The text is full of sensory details, and the illustrations do justice to the author’s descriptive language. Artist Jonathan Wright’s bio in the book is vague, so I looked him up. Turns out he’s married to Inuk documentary-maker Alethea Arnaquq-Baril. He did artwork and animation for her film “Angry Inuk,” which looks at the ways Arctic indigenous people have been affected by protests against seal hunting. Wright doesn’t claim to be Indigenous. But his illustrations for Wild Eggs suggest that he’s deeply familiar with the people, landscape, weather, and creatures of the area where the story takes place. Some of the illustrations are playful, such as the 2-page spread (pp. 6-7) of Arctic hares scattering as a taxi speeds past them, throwing gravel, Akuluk’s amazed face pressed to the back window. Other pages express beauty– check out the spread on pp. 16-17. On one side, three silhouetted figures bounce across the tundra on a big ATV. Opposite them, a caribou watches, indistinct but commanding, while a large dark bird (crow or raven) flies overhead. Sorry about the poor photo quality, but I hope you get a sense of how it works:

The detail and use of color are striking throughout the book. (On his blog, Wright says he used Intuos to illustrate Wild Eggs but has since switched to another platform he much prefers.) 

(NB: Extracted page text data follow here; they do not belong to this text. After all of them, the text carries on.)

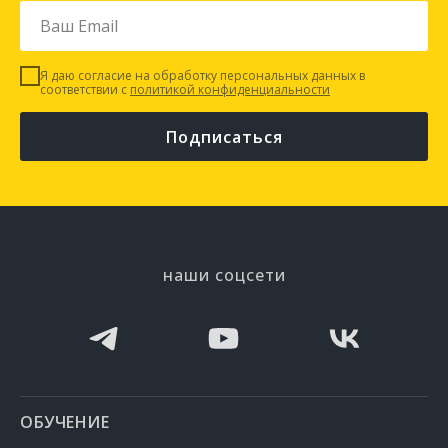
Я даю согласие на обработку персональных данных в
соответствии с
политикой конфиденциальности
Подписаться
наши соцсети
ОБУЧЕНИЕ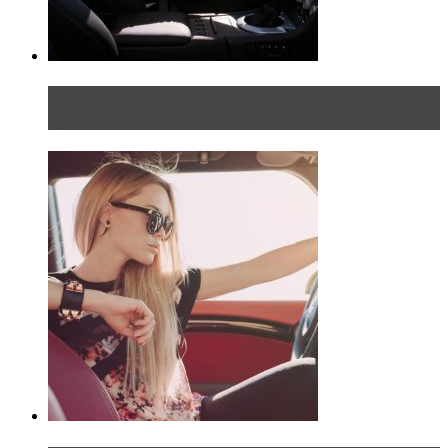
Блондинка на шоссе: часть первая. Начало
пути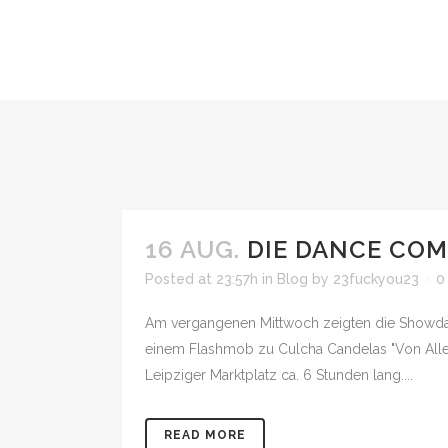
16 AUG.
DIE DANCE COM
Posted at 23:57h
in
Blog
by
23fuckyou23
0
Am vergangenen Mittwoch zeigten die Showdan
einem Flashmob zu Culcha Candelas "Von Alle
Leipziger Marktplatz ca. 6 Stunden lang....
READ MORE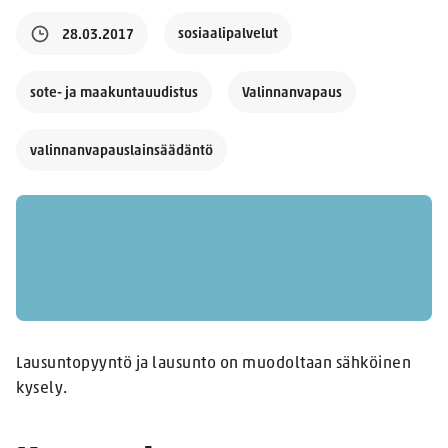
sosiaalipalvelut
28.03.2017
sote- ja maakuntauudistus
Valinnanvapaus
valinnanvapauslainsäädäntö
Lausuntopyyntö ja lausunto on muodoltaan sähköinen
kysely.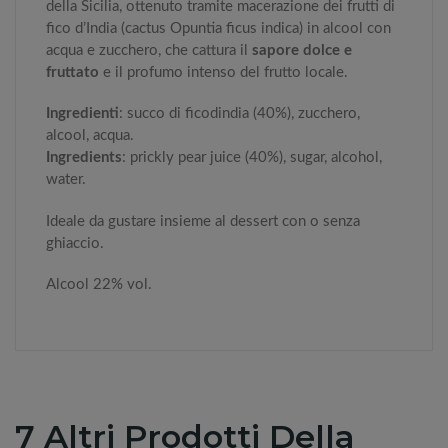
della Sicilia, ottenuto tramite macerazione dei frutti di
fico d’India (cactus
Opuntia ficus indica
) in alcool con
acqua e zucchero, che cattura il
sapore dolce e
fruttato
e il profumo intenso del frutto locale.
Ingredienti
:
succo di ficodindia (40%), zucchero,
alcool, acqua.
Ingredients
:
prickly pear juice (40%), sugar, alcohol,
water.
Ideale da gustare insieme al dessert con o senza
ghiaccio.
Alcool 22% vol.
7 Altri Prodotti Della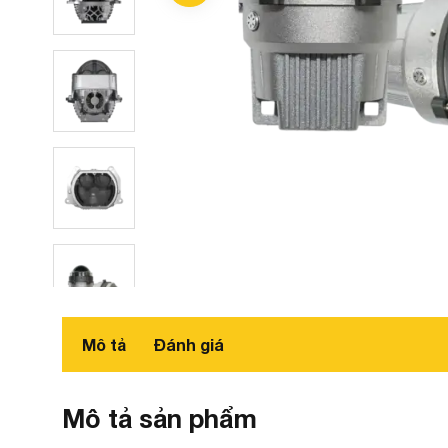
Mô tả
Đánh giá
Mô tả sản phẩm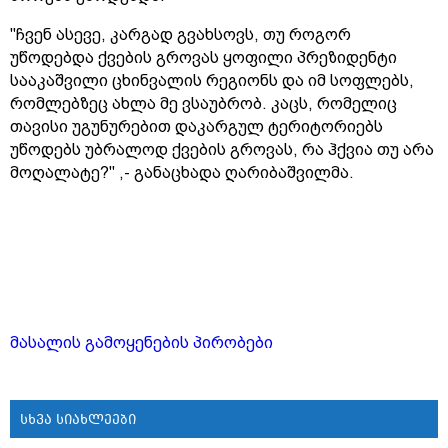
"ჩვენ ასევე, კარგად გვახსოვს, თუ როგორ
უწოდებდა ქვების გროვას ყოფილი პრეზიდენტი
სააკაშვილი ცხინვალის რეგიონს და იმ სოფლებს,
რომლებზეც ახლა მე ვსაუბრობ. კაცს, რომელიც
თავისი უგუნურებით დაკარგულ ტერიტორიებს
უწოდებს უბრალოდ ქვების გროვას, რა ჰქვია თუ არა
მოღალატე?" ,- განაცხადა ღარიბაშვილმა.
მასალის გამოყენების პირობები
სხვა სიახლეები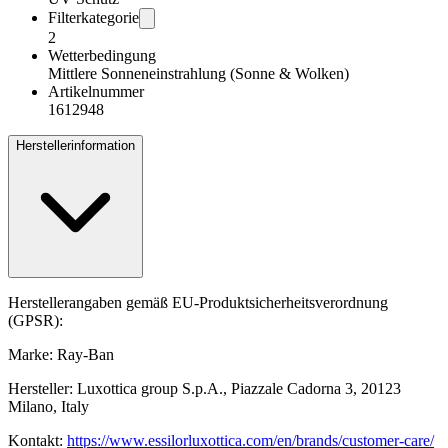
Filterkategorie
2
Wetterbedingung
Mittlere Sonneneinstrahlung (Sonne & Wolken)
Artikelnummer
1612948
Herstellerinformation
Herstellerangaben gemäß EU-Produktsicherheitsverordnung
(GPSR):
Marke: Ray-Ban
Hersteller: Luxottica group S.p.A., Piazzale Cadorna 3, 20123
Milano, Italy
Kontakt:
https://www.essilorluxottica.com/en/brands/customer-care/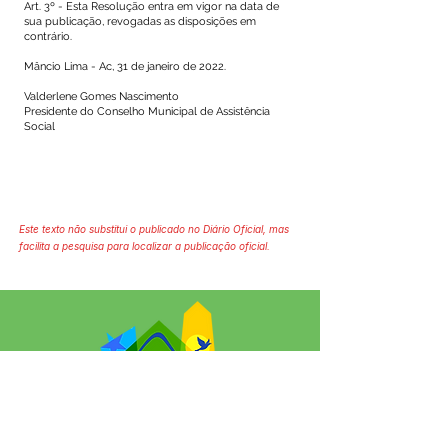
Art. 3º - Esta Resolução entra em vigor na data de
sua publicação, revogadas as disposições em
contrário.
Mâncio Lima - Ac, 31 de janeiro de 2022.
Valderlene Gomes Nascimento
Presidente do Conselho Municipal de Assistência
Social
Este texto não substitui o publicado no Diário Oficial, mas
facilita a pesquisa para localizar a publicação oficial.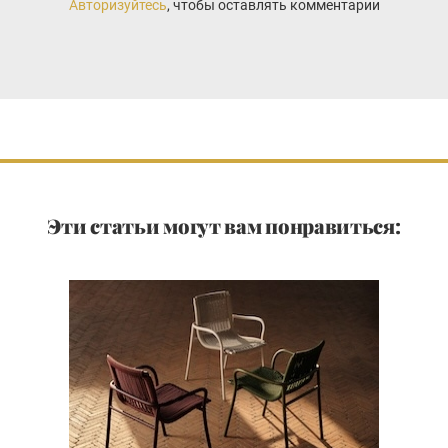
Авторизуйтесь
, чтобы оставлять комментарии
Эти статьи могут вам понравиться:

I wanted to see and hear more of Anaana, Akuluk’s grandmother. Ataata, the grandfather, is a distinctive character, but the grandmother says little and her facial features are always partial, shadowed or blurred. Maybe the world needs another book about Akuluk – one about lessons from her Anaana.

Some extra-textual thoughts: The hunting practices of Indigenous communities in that region (including killing of marine mammals) have been the subject of protests by people concerned about the long-range survival of bird and animal species. Some might object to a book that portrays humans taking wild eggs for food, even though, as Ataata explains, traditional egg-collecting is done carefully with the survival of the bird species always in mind. Also, the traditional clothes Akuluk is given are made of animal skins – which may bother those with a particular perspective on the relationship between humans and animals.

Adults sharing the book should familiarize themselves with the issues involved. By that I mean not just the perspectives of middle-class folks in the lower 48 states who “hunt” in the supermarket aisles and (rightfully) object to maltreatment of livestock, or who cut out meat altogether. I mean also the perspectives of people who traditionally relied, and still rely, on wild foods, fur, and skins for survival. The palaugaaq, bannock bread, that Anaana serves on Akuluk’s first night has been “traditional” only since the introduction of flour after the European invasion of North America. But wild eggs helped sustain generation after generation of Arctic Indigenous peoples. So did the Arctic mammals, some of which face existential threat from decades of the greed and wastefulness of non-Indigenous commercial hunting. Plus habitat reduction and anthropogenic climate change. (I'm not neutral on this.) People wishing to protect threatened or endangered species have often tried to halt even the traditional practices that keep specific Indigenous cultures going, which has those Indigenous communities deeply troubled. They've been cast as the bad guys (and sometimes -- ridiculously -- as ignorant of their own impact!), hardly their role through the millennia in the fragile ecosystems they call home.

In other words, sharing Wild Eggs with children could lead to interesting discussions about Inuktitut words, about eggs, about grandparents and what they have to teach us. Or it could mean navigating emotionally-charged conversations about topics like food sovereignty, ethical practices in human relationships with other species, and the future of animals and Indigenous cultures and the planet on which all of us must somehow co-exist.

In any case, I recommend sharing it, thoughtfully, with children, be they in Nunavut, Nebraska, or New Mexico. There's lots to think about.